Germans see in him a disciplined, smart negotiator; polling shows that even 40-50 percent of avowed supporters of the far-left Left party admire Mr. Schäuble, said Michael Kunert, of Infratest/dimap, one of Germany’s foremost pollsters. “This is really crazy,” he said.
“He is the uncomfortable figure who speaks the difficult truth, and thus makes the overall result better,” said Detlef Seif, one of the conservative lawmakers who nonetheless confounded both Ms. Merkel and her finance minister by voting against the Greek deal on Wednesday.
That image starkly contrasts with one held in southern Europe and beyond, where he has been widely lampooned as the ugly German — daubed with a swastika on the cover of Greek magazines, or grabbing the rear end of Athena in a cartoon in the satirical newspaper Le Canard Enchaîné in France.
Mr. Schäuble, who in public has shrugged off the cartoons, is in fact probably the most pro-European figure in Germany’s government. He belongs to an older generation that remembers how the United States and Europe helped Germany to recover after 1945, to accumulate wealth and — through the European Union — play a prominent role in the Continent’s affairs. He hails from the very southwest of Germany, bordering France, and is an avowed Francophile.
“The French ministers, the government,” said Barbara Kunz, a research fellow on French-German relations at the French Institute for International Relations, “know he is a Francophile and is fluent in French. He embodies the French-German couple almost naturally, or at least more naturally than Merkel, who has less ties with France.”
She added: “Schäuble embodies this old, western Germany, Bonn’s Germany.”
Ms. Merkel, 61, grew up in the Communist East and has acquired a taste for European affairs. In dealing with Russia, for instance, she brings knowledge of the language and culture to her dealings with President Vladimir V. Putin.
Despite their different backgrounds, Ms. Merkel and Mr. Schäuble work closely together.
In the all-night negotiations to save the euro in July, Ms. Merkel huddled repeatedly with President François Hollande; Donald Tusk, the president of the European Council; and Alexis Tsipras, the Greek prime minister. Mr. Schäuble was not present, but, as both politicians confirmed this week, he was in constant touch.

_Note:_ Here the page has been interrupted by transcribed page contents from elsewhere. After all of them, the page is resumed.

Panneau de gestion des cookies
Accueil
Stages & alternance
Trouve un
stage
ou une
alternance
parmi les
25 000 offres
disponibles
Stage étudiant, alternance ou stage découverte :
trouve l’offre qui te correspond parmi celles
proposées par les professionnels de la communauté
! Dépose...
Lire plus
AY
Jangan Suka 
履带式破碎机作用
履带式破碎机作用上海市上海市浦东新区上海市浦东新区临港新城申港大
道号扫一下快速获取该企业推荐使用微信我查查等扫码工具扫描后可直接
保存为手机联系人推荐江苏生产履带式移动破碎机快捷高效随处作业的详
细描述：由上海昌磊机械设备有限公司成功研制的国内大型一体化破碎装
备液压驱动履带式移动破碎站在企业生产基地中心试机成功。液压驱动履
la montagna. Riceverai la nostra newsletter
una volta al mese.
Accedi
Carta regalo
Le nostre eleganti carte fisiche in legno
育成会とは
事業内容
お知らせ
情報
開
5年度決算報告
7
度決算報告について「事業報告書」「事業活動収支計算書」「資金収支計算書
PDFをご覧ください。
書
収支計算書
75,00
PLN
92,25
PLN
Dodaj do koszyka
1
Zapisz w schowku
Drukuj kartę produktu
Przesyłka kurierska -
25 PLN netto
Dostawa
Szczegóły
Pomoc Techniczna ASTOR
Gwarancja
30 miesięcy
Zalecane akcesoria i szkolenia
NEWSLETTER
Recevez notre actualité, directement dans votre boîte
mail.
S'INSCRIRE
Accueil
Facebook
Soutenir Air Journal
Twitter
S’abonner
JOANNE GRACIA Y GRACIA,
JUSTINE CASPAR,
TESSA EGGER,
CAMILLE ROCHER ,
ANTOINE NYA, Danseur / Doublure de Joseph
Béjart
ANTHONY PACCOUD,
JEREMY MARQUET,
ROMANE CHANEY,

Both Germans have also been in power throughout the long crisis over Greece, which first loomed in 2009, when Athens said that it had been admitted into the single currency on the basis of figures that were wildly inaccurate. No other member of the 19-nation currency union boasts such a veteran, experienced team.
In the buildup to Wednesday’s vote, the two made no public appearances together, whether out of lingering bitterness or pragmatic division of labor. But first Ms. Merkel and then Mr. Schäuble granted 20-minute interviews to German television, each following Ms. Merkel’s maxim from July — to “look ahead.”